26. The method according to any one of claims 1 to 25, wherein the method includes the step of obtaining transcript abundance data from the sample, the step of obtaining transcript abundance data from the sample includes processing RNA sequence data including RNA sequencing reads to determine the abundance of each of the plurality of transcripts based on the reads that map to each of the plurality of transcripts from among the plurality of reads, and / or the step of obtaining transcript abundance data from the sample includes the step of obtaining RNA sequencing reads from the sample by RNA sequencing.
27. A method for observing the effect of one or more test agents on cellular aging or disease, The steps include combining the aforementioned test drug with cells, The steps include obtaining transcript abundance data from the cell sample, A step of determining the chromatin state of the sample using the method described in any one of claims 1 to 26, The steps include comparing the biomarker value of the sample with one or more corresponding control values, Methods that include...
28. The method according to claim 27, wherein the step of comparing the biomarker value of the sample with one or more corresponding control values includes the step of clustering the biomarker value of the sample with biomarker values determined for one or more control samples using the method according to any one of claims 1 to 25.
29. The method according to claim 27 or 28, wherein the control sample comprises one or more samples selected from aged or diseased samples, healthy samples, and samples treated with a cell neogenetic agent.
30. A method for determining the age, rejuvenation state, or reprogramming state of cells in a sample, The steps include obtaining data on the amount of the transcript present in the aforementioned sample, A step of determining the chromatin state of the sample using the method described in any one of claims 1 to 26, The steps include comparing the biomarker value of the sample with one or more corresponding control values, Includes, Optionally, the control value is obtained from one or more samples having a known age, rejuvenation state, or reprogramming state. method.
31. A method for treating a subject diagnosed with age-related disorders, The step includes administering to the subject a therapeutically effective amount of a drug that has been identified as effective in treating the aforementioned aging-related disorders, The aforementioned drug has been identified as effective in treating the age-related disorder using the method described in any one of claims 27 to 29. method.
32. The method according to claim 31, further comprising the step of identifying the agent effective for treating the aging-related disorder using the method according to any one of claims 27 to 29, wherein the one or more test agents include the agent identified as effective for treating the aging-related disorder.

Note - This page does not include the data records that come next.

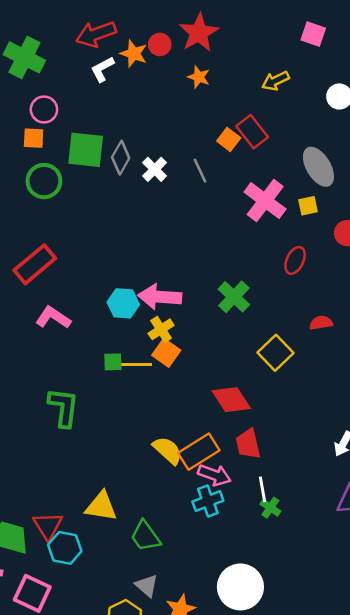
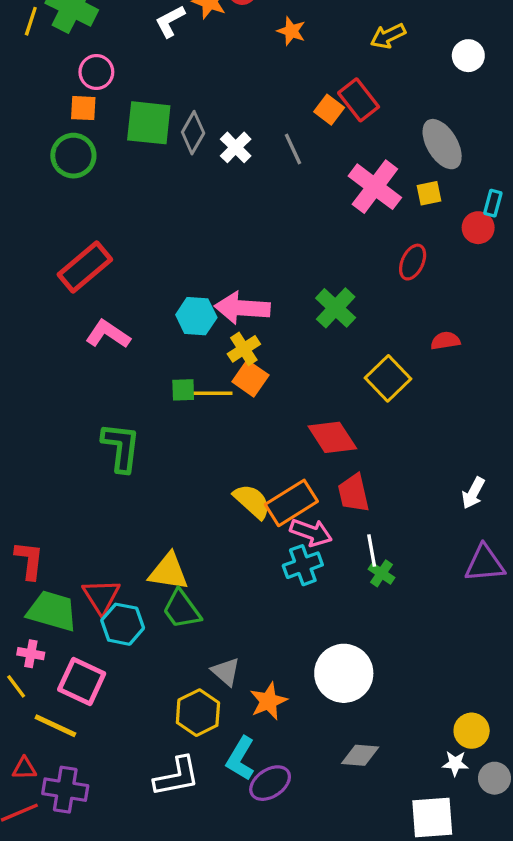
green circle: (44, 181) -> (73, 156), moved
green trapezoid: (145, 536) -> (182, 609), moved

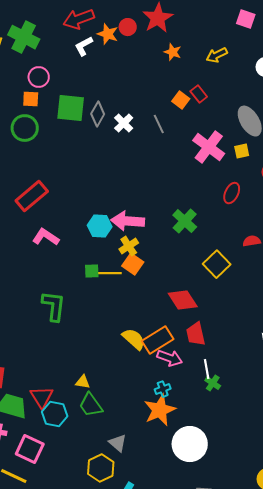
orange star: (291, 31) -> (173, 52), moved
red rectangle: (359, 100) -> (199, 94), size x0.7
cyan cross: (303, 565) -> (163, 389), moved, size x0.7
yellow triangle: (168, 572) -> (83, 382), size x0.6
orange star: (268, 701) -> (160, 410), moved, size x1.4

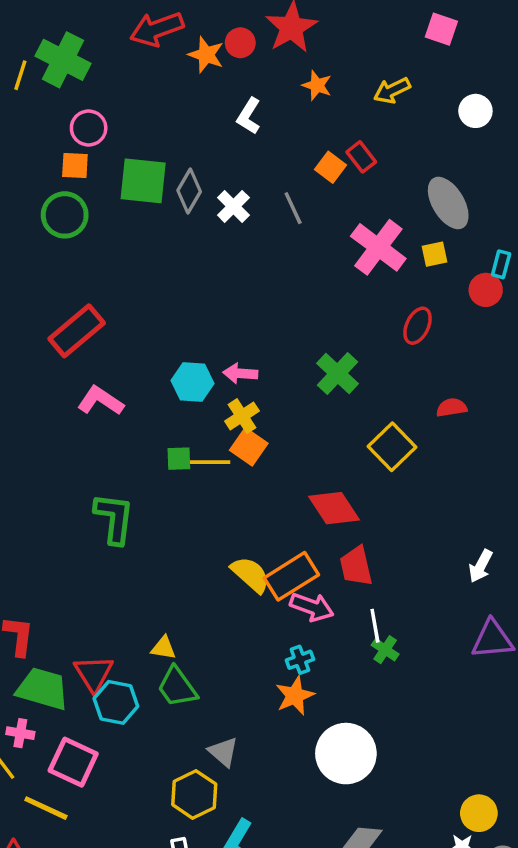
white L-shape: (84, 46) -> (249, 116), moved, turned -30
pink arrow: (128, 221) -> (240, 373), size x0.6
orange star: (160, 410) -> (295, 696), size x0.7

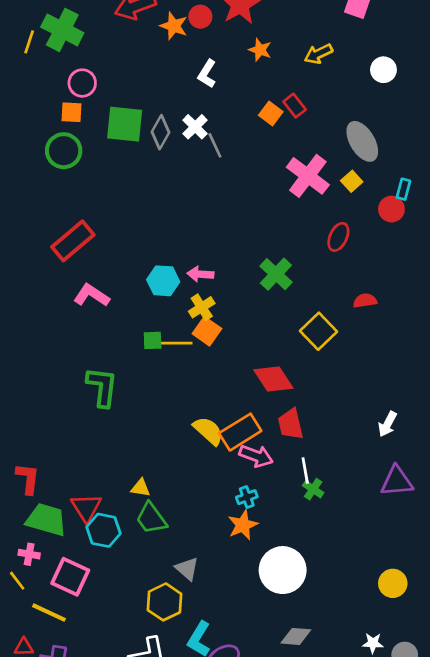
white cross: (233, 206) -> (195, 127), moved
gray line: (293, 208) -> (215, 145), moved
yellow square: (435, 254) -> (352, 181), turned -30
yellow circle: (479, 813) -> (393, 583), moved

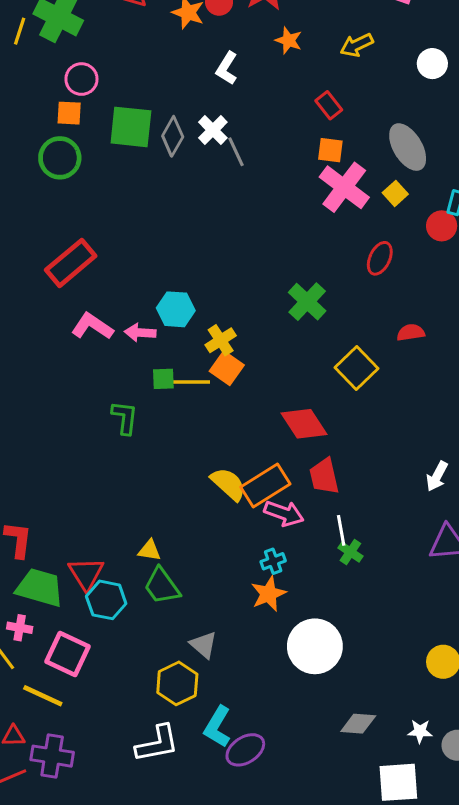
orange square: (271, 114) -> (330, 150), moved, turned -30
pink arrow: (200, 274) -> (140, 333), moved
green L-shape: (102, 387) -> (125, 418), moved, size x0.7
gray diamond: (296, 636) -> (358, 724), moved

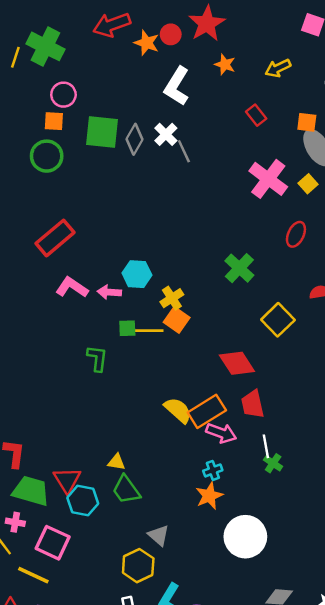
white L-shape: (227, 68) -> (177, 86), size x1.5
orange square: (330, 150) -> (307, 122), moved

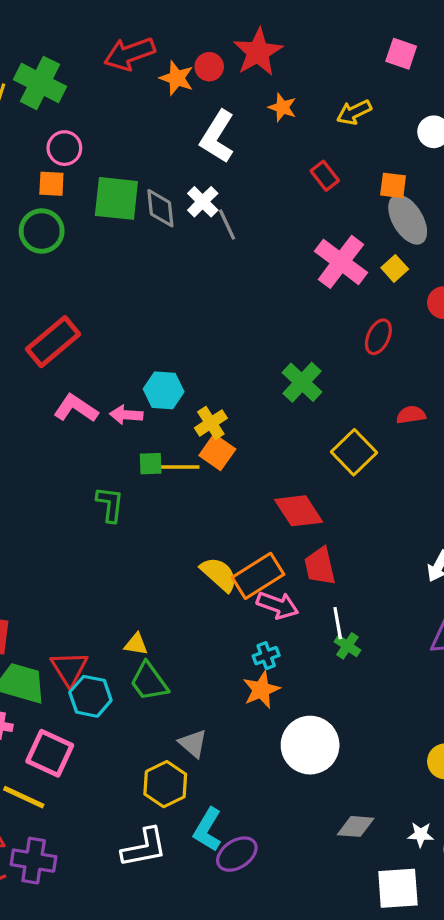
gray diamond: (135, 139) -> (160, 208), turned -36

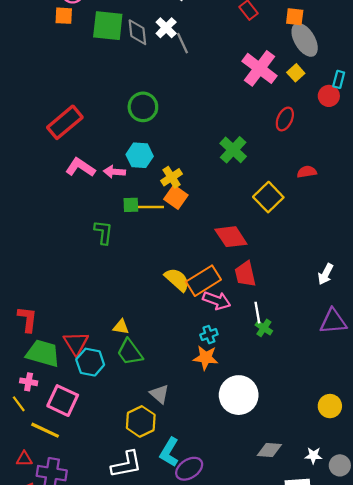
green circle: (42, 231) -> (143, 107), moved
orange star: (261, 690) -> (206, 358), turned 30

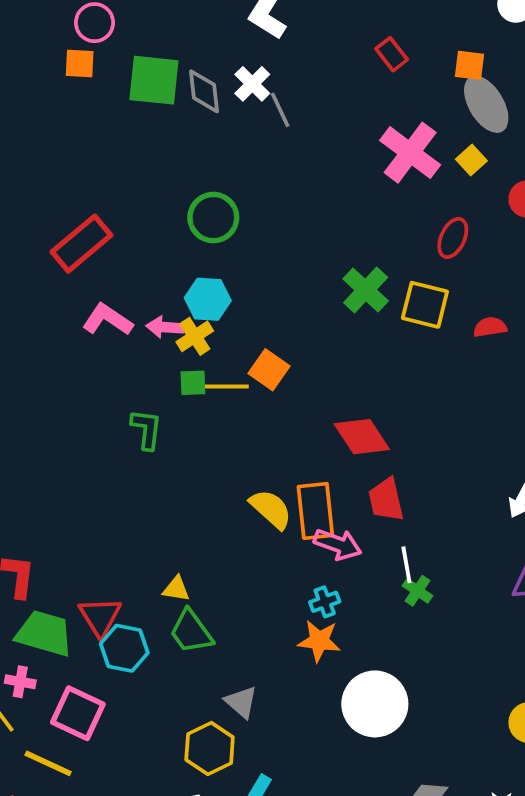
yellow cross: (172, 177) -> (195, 336), moved
yellow square: (268, 197) -> (425, 305), moved, turned -32
orange rectangle: (203, 281) -> (315, 511), turned -64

33. The method according to claim 31 or 32, wherein the control value includes the value of the biomarker metric obtained using the method according to any one of claims 1 to 26 for at least one healthy sample and at least one sample containing cells having aging-related disorders.

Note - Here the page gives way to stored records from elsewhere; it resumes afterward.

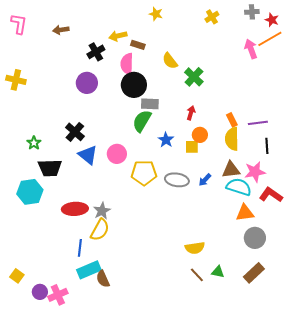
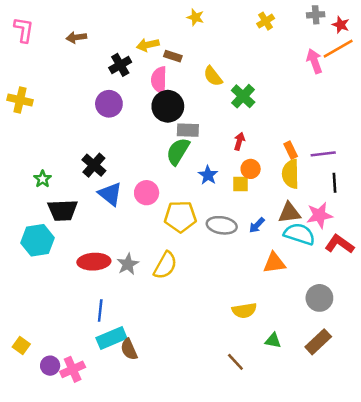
orange triangle: (245, 213) -> (274, 263), moved
yellow semicircle: (100, 230) -> (165, 265), moved
brown line: (197, 275) -> (235, 362), moved

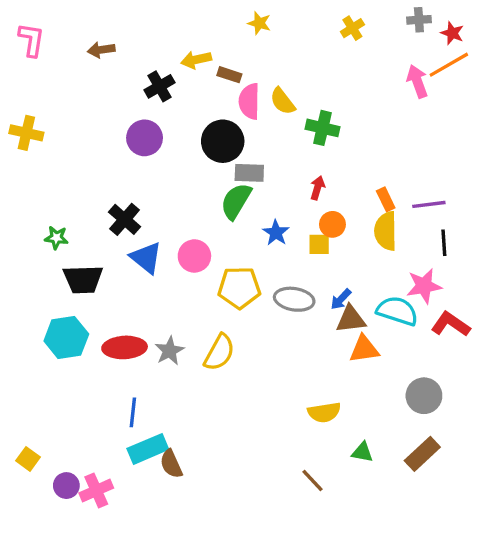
pink semicircle: (159, 80) -> (249, 101), moved
green cross: (243, 96) -> (322, 128), turned -30
green star: (43, 179) -> (56, 238), turned -30
brown triangle: (289, 213) -> (351, 319), moved
cyan hexagon: (38, 240) -> (66, 337), moved

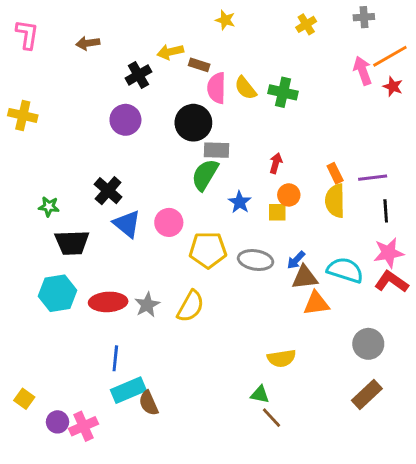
red star: (452, 33) -> (393, 87), moved
green cross: (322, 128) -> (283, 92), moved
pink star: (424, 286) -> (389, 253), moved
green triangle: (362, 452) -> (260, 394), moved

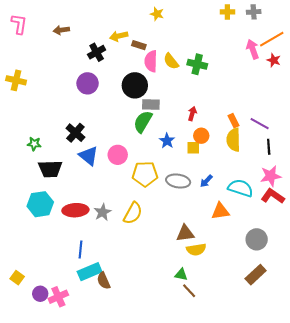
yellow cross: (306, 24) -> (227, 12), moved, turned 32
purple line: (373, 178) -> (260, 124), turned 36
brown triangle: (305, 277) -> (185, 233), moved

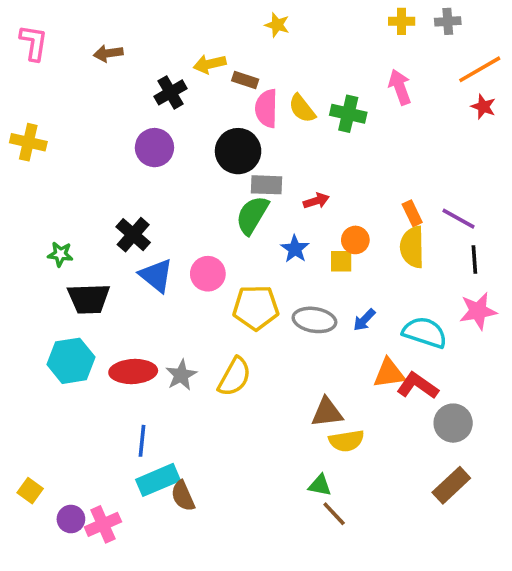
pink arrow: (253, 49) -> (400, 87), moved
red arrow: (192, 114) -> (316, 201), moved, turned 56
red L-shape: (273, 196) -> (418, 386), moved

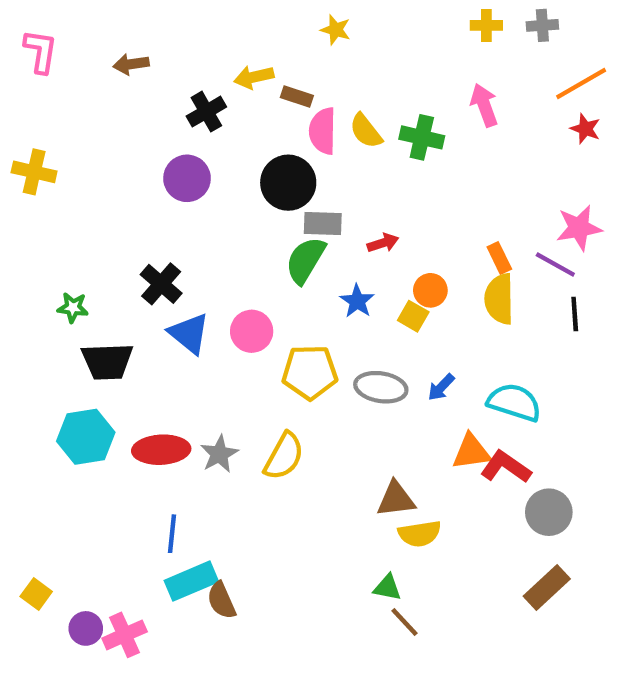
yellow square: (341, 261) -> (413, 316), turned 30
pink star: (478, 311) -> (579, 228), moved

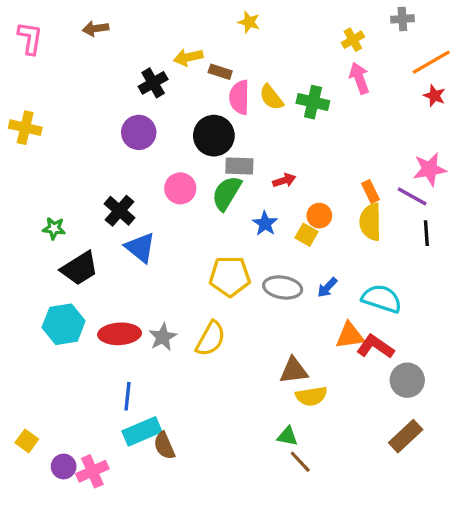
yellow cross: (486, 25) -> (353, 40), moved, turned -30
brown arrow: (131, 64) -> (96, 29), moved
pink circle: (252, 331) -> (180, 188), moved
black trapezoid: (107, 361) -> (80, 268), turned -30

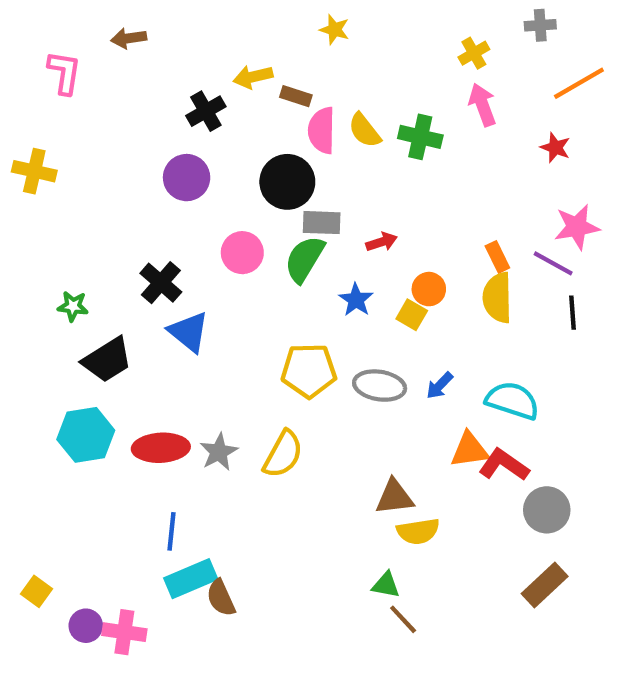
pink L-shape: (30, 38) -> (64, 73), moved
red star: (434, 96) -> (555, 148), moved
pink cross: (92, 471) -> (124, 632), turned 32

34. The method according to any one of claims 31 to 33, wherein the aging-related disorder is HGPS or WRN.
35. A system comprising a processor and a computer-readable medium containing instructions that, when executed by the processor, cause the processor to perform steps of any method described herein, such as the method described in any one of claims 1 to 26.
36. One or more non-temporary computer-readable media, which, when executed by one or more processors, include instructions causing the one or more processors to perform steps of any method described herein, such as the method described in any one of claims 1 to 26.